The challenges that the Virtual Patching service address:
- Continuous monitoring of security vulnerabilities.
- Matching vulnerabilities and IPS signatures.
- Applying the correct IPS blocking signatures.
A large amount of vulnerabilities along with exploit code are released on daily basis. It is difficult to apply patches fixing these vulnerabilities fast enough to prevent from attacks to happen. The vulnerability time window (from a vulnerability is released until a patch is applied) can be significantly reduced if the correct IPS signatures are applied using an IPS sensor installed "in-line", actively blocking these attacks as they appear. This method of dealing with vulnerabilities will make it possible to perform extensive quality assurance tests of patches before they are deployed in a production environment. Previously this has not been possible without extending the vulnerability time window.
The service provides:
- Security vulnerability reports affecting a custom defined environment.
- Managed IPS equipment installed "in-line" blocking possible attempts to exploit vulnerabilities affecting the custom defined environment.
- Reducing the vulnerability time window.
- Provide much more time to install patches in the affected environment.

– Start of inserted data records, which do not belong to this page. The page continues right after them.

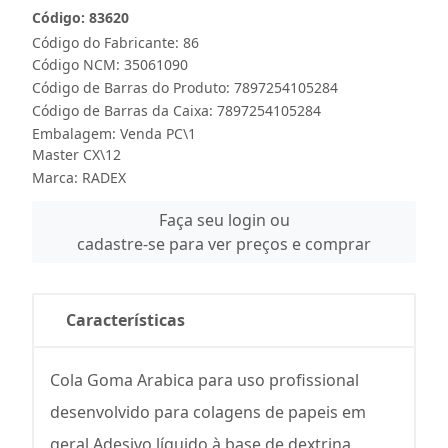
Código: 83620
Código do Fabricante: 86
Código NCM: 35061090
Código de Barras do Produto: 7897254105284
Código de Barras da Caixa: 7897254105284
Embalagem: Venda PC\1
Master CX\12
Marca:
RADEX
Faça seu login ou
cadastre-se para ver preços e comprar
Características
Cola Goma Arabica para uso profissional
desenvolvido para colagens de papeis em
geral.Adesivo líquido à base de dextrina,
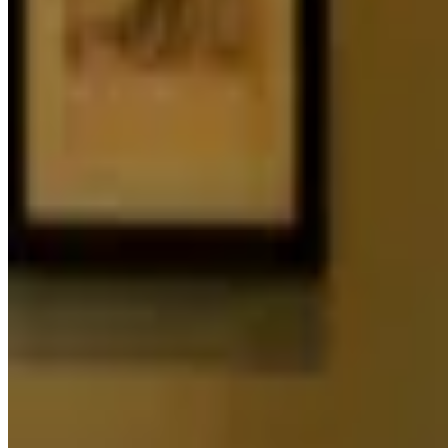
Parkeerplaats
Type
Betaald parkeren, Parkeervergunningen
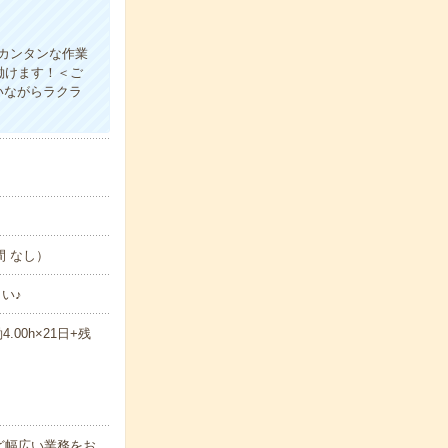
カンタンな作業
働けます！＜ご
いながらラクラ
間 なし）
い♪
.00h×21日+残
ど幅広い業務をお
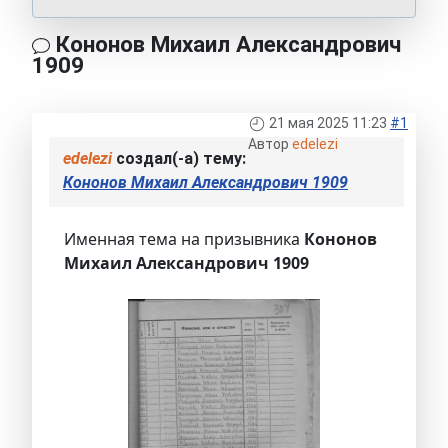
Кононов Михаил Александрович
1909
21 мая 2025 11:23
#1
Автор
edelezi
edelezi
создал(-а) тему:
Кононов Михаил Александрович 1909
Именная тема на призывника
Кононов
Михаил Александрович 1909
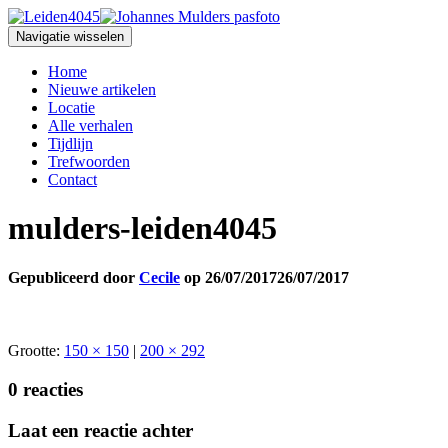
Navigatie wisselen
Home
Nieuwe artikelen
Locatie
Alle verhalen
Tijdlijn
Trefwoorden
Contact
mulders-leiden4045
Gepubliceerd door
Cecile
op
26/07/2017
26/07/2017
Grootte:
150 × 150
|
200 × 292
0 reacties
Laat een reactie achter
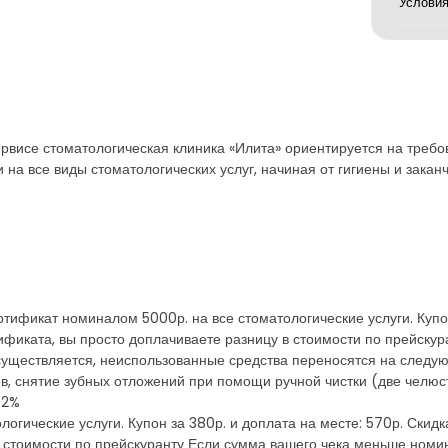
ервисе стоматологическая клиника «Илита» ориентируется на требов
 на все виды стоматологических услуг, начиная от гигиены и зака
ртификат номиналом 5000р. на все стоматологические услуги. Купон
фиката, вы просто доплачиваете разницу в стоимости по прейску
осуществляется, неиспользованные средства переносятся на следую
ов, снятие зубных отложений при помощи ручной чистки (две челюст
82%
огические услуги. Купон за 380р. и доплата на месте: 570р. Ски
в стоимости по прейскуранту Если сумма вашего чека меньше номин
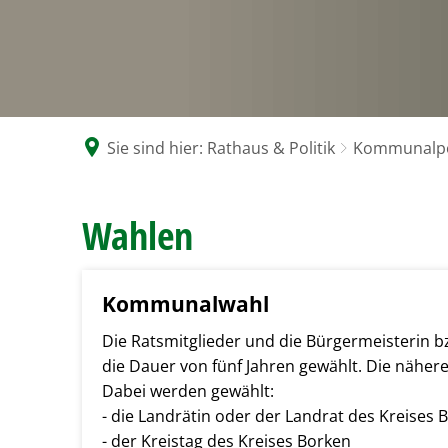
G
V
Se
N
zw
Sie sind hier:
Rathaus & Politik
Kommunalpol
Wahlen
Wahlen
Kommunalwahl
Die Ratsmitglieder und die Bürgermeisterin 
die Dauer von fünf Jahren gewählt. Die näher
Dabei werden gewählt:
- die Landrätin oder der Landrat des Kreises 
- der Kreistag des Kreises Borken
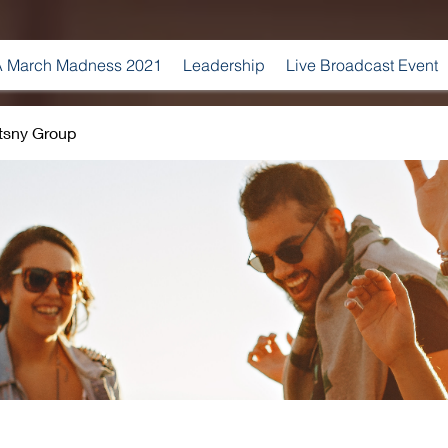
 March Madness 2021
Leadership
Live Broadcast Event
tsny Group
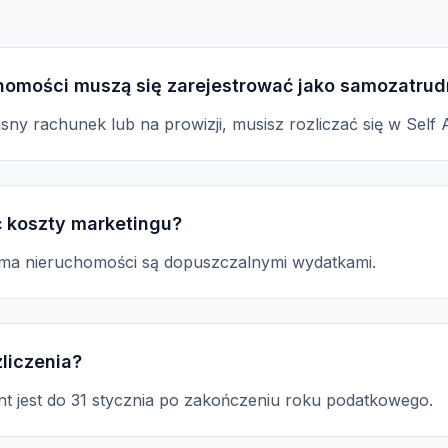
homości muszą się zarejestrować jako samozatrud
asny rachunek lub na prowizji, musisz rozliczać się w Self
 koszty marketingu?
lama nieruchomości są dopuszczalnymi wydatkami.
zliczenia?
nt jest do 31 stycznia po zakończeniu roku podatkowego.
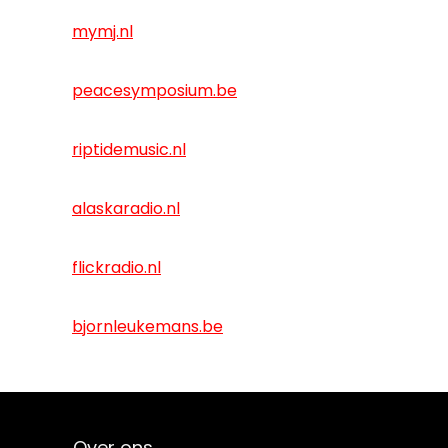
mymj.nl
peacesymposium.be
riptidemusic.nl
alaskaradio.nl
flickradio.nl
bjornleukemans.be
Over ons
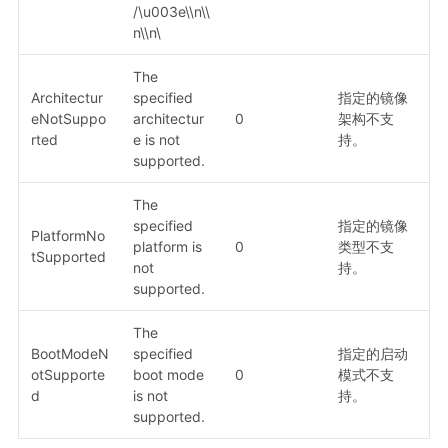
/\u003e\\n\\
n\\n\
The
Architectur
specified
指定的镜像
eNotSuppo
architectur
0
架构不支
rted
e is not
持。
supported.
The
specified
指定的镜像
PlatformNo
platform is
0
类型不支
tSupported
not
持。
supported.
The
BootModeN
specified
指定的启动
otSupporte
boot mode
0
模式不支
d
is not
持。
supported.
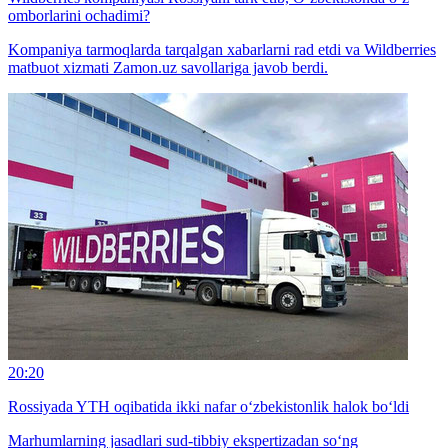
omborlarini ochadimi?
Kompaniya tarmoqlarda tarqalgan xabarlarni rad etdi va Wildberries
matbuot xizmati Zamon.uz savollariga javob berdi.
20:20
Rossiyada YTH oqibatida ikki nafar o‘zbekistonlik halok bo‘ldi
Marhumlarning jasadlari sud-tibbiy ekspertizadan so‘ng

- Well-defined content for the services specified in the SLA (Service Level Agreement).
The service includes a monthly report, presented to the customer by a security specialist and exception reports at the time when information about a vulnerability is published. The service also includes incident reports at the time attackers are trying to exploit vulnerabilities.
The Virtual Patching service provides proactive and active protection for attacks using new vulnerabilities, preventing your business in real-time from security incidents 24 hours of the day, 365 days of the year.